Pour la prochaine année, L’Islet prévoit des revenus de 9 657 423 $ et des dépenses totalisant 10 169 609 $. L’écart entre les deux est comblé par l’utilisation d’une partie des surplus qui sont accumulés. Ces montants serviront notamment à financer certaines opérations et projets municipaux. « Dans le cas des municipalités, nous ne sommes pas protégés par une banque qui imprime des billets (gouvernement). De ce fait, les dépenses budgétées sont évaluées à la hausse et les revenus à la baisse. Ainsi, nous dégageons toujours un surplus opérationnel. Ce surplus sert entre autres à parer aux imprévus, mais il peut également servir à amoindrir l’augmentation de taxes en attribuant une partie aux opérations, ou encore contribuer à la réalisation de projet sans augmenter les taxes », indique le directeur général de la municipalité Michel Pelletier, qui rappelle notamment qu’un budget constitue d’un outil de planification.
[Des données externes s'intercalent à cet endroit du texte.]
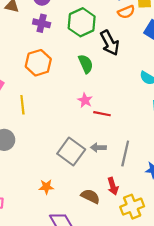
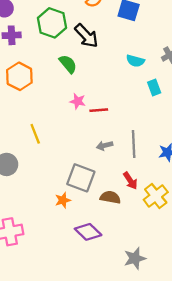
yellow line: (22, 105) -> (35, 134), moved
gray square: (71, 152) -> (81, 178), moved

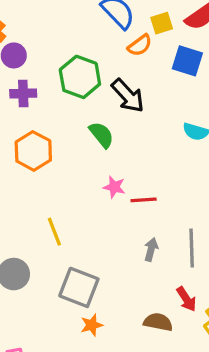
gray arrow: (105, 146) -> (151, 249), turned 119
gray square: (81, 178) -> (79, 287), moved

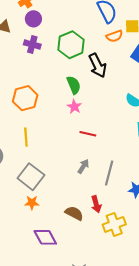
orange hexagon: (33, 151) -> (25, 98), moved
pink star: (114, 187) -> (74, 107), moved

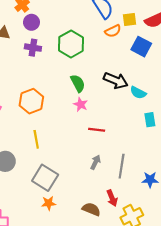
black arrow: (98, 65) -> (116, 81), moved, turned -35

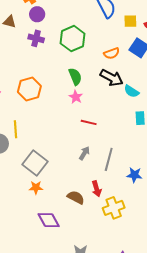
orange semicircle: (113, 31) -> (112, 53), moved
yellow line: (36, 139) -> (15, 129), moved

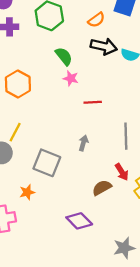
yellow line: (15, 129) -> (15, 132), turned 48
gray arrow: (84, 153) -> (83, 143), moved
orange star: (36, 188) -> (27, 192), moved
brown semicircle: (76, 197) -> (102, 188), turned -42

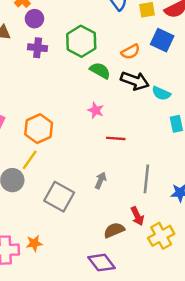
green semicircle: (64, 56) -> (100, 71), moved, turned -30
orange hexagon: (18, 84) -> (39, 129), moved
orange star: (27, 192) -> (34, 243), moved
purple diamond: (79, 221) -> (101, 263), moved

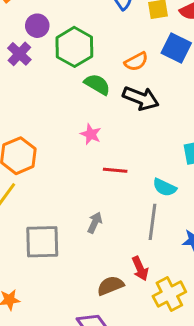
purple circle: (34, 19) -> (37, 26), moved
purple cross: (38, 48) -> (19, 54), turned 36
cyan semicircle: (161, 93) -> (165, 187), moved
gray square: (59, 197) -> (42, 242), turned -32

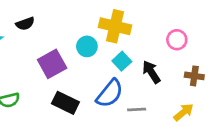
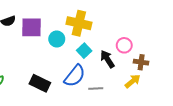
pink circle: (177, 40) -> (124, 45), moved
purple square: (52, 64) -> (31, 27), moved, turned 30
yellow arrow: (184, 112) -> (133, 81), moved

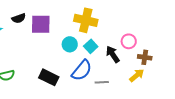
cyan circle: (57, 39) -> (70, 44), moved

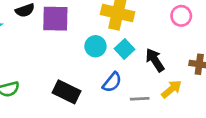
pink circle: (129, 41) -> (181, 16), moved
blue semicircle: (82, 70) -> (112, 82), size x0.7
yellow arrow: (137, 75) -> (172, 89), moved

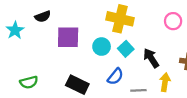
purple square: (55, 19) -> (68, 37), moved
yellow arrow: (172, 89) -> (165, 82), turned -42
Une augmentation entre 2% et 3% est à prévoir. Pour une résidence moyenne évaluée à 210 000$ avec services, l’administration municipale indique que 2,13 % de plus devront être payés, soit 60,26 $. Pour une résidence moyenne aussi évaluée à 210 000$ sans services, une hausse de 2,92 % est remarquée, soit 59,83 $. Elle devait être plus haute selon le maire Germain Pelletier. « Au début, on parlait de 7% lorsqu’on a commencé le travail du budget », mentionne-t-il. Quelques investissements et obligations financières ont exercé une pression sur les finances municipales, notamment la réfection de l’avenue du Geai-Bleu et le développement résidentiel. « On doit mettre les emprunts dans le compte. On a un nouveau camion de pompiers qui est arrivé l’an passé. C’est tout ça qui entre en ligne de compte notamment », continue M. Pelletier.
Une année 2028 chargée par d’importants projets
Le plan triennal d’immobilisations 2026-2028 a aussi été déposé par le conseil municipal. Il permet de donner un aperçu des projets à venir. L’année 2028 s’annonce particulièrement importante en termes d’investissement. Elle pourrait représenter des investissements totalisant près de 32 millions de dollars.
Le projet le plus important est la construction d’une nouvelle usine d’eau potable, évaluée à 23,1 M$. Il est sur la table depuis deux ans. Une étude est d’ailleurs présentement en cours dans le but de mesurer la faisabilité. « Pour la construction de l’usine d’eau potable, on a des subventions qui viennent avec ça, assure le maire de la localité. Je ne pourrais pas dire le montant, mais c’est impressionnant comme chiffre lorsqu’on nous donne les détails. Si on parle d’un projet de 23 millions, c’est peut-être 75-80 % qui est subventionné. »
Des travaux d’aqueduc sur les routes 132 et 285, eux, estimés à 5,3 M$, ainsi que le développement de la rue des Bois-Francs, évalué à 3,6 M$, sont aussi prévus pour cette même année. « On veut grossir notre population. Par contre, on doit être capable de leur donner de l’eau. Notre usine n’est pas à pleine capacité au point d’en manquer, mais il faut prévoir avant que ça arrive avec les nouveaux développements », souligne Germain Pelletier. Si les échéanciers actuels ciblent 2028, la municipalité ne cache pas que certains projets pourraient être devancés ou reportés en fonction de l’évolution des dossiers et de la capacité de payer des citoyens.